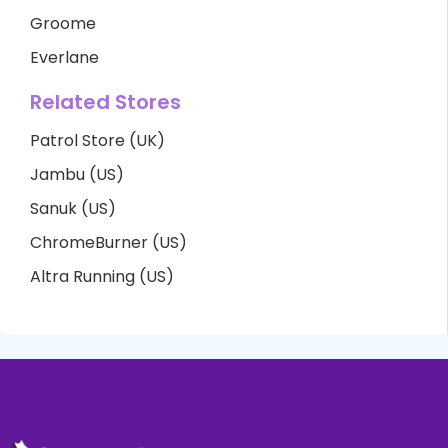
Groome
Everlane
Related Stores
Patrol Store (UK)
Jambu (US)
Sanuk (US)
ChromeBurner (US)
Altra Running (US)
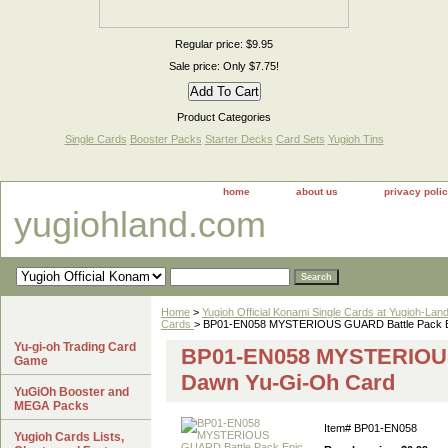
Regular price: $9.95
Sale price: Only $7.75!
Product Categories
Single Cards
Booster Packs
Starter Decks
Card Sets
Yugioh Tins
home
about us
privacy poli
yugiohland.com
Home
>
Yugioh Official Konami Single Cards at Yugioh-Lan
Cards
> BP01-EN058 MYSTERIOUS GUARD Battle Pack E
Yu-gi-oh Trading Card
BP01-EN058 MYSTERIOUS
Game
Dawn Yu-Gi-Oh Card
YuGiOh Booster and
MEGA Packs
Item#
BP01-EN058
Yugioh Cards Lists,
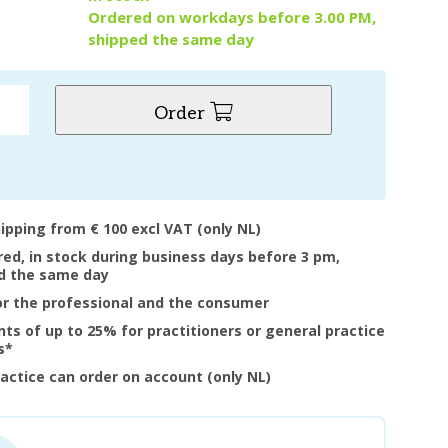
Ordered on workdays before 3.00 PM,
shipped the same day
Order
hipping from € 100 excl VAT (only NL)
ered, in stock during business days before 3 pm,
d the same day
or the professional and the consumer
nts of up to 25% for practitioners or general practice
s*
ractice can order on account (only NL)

══════════

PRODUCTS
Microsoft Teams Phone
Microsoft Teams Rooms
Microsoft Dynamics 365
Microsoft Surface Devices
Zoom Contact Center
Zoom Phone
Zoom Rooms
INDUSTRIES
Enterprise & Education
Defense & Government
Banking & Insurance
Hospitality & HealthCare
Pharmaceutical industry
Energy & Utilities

══════════

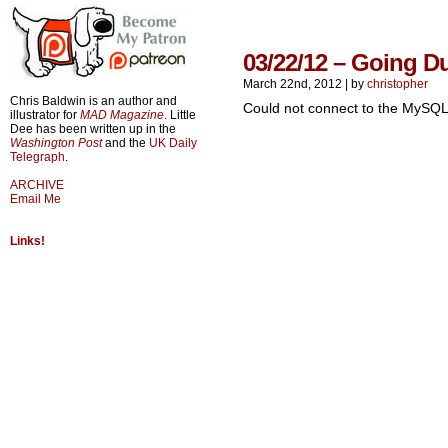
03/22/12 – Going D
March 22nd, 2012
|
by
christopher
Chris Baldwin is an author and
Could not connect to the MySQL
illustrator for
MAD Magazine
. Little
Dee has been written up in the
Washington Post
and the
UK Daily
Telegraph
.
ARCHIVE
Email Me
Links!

══════════

* _EXERCISE PROMPT_
In the entries above, one line contains "Enterprise & Education" and another contains "Energy & Utilities". Reproduce exactly those two lines and the lines between them, nothing else.

* _THE COMPLETED TASK_
Enterprise & Education
Defense & Government
Banking & Insurance
Hospitality & HealthCare
Pharmaceutical industry
Energy & Utilities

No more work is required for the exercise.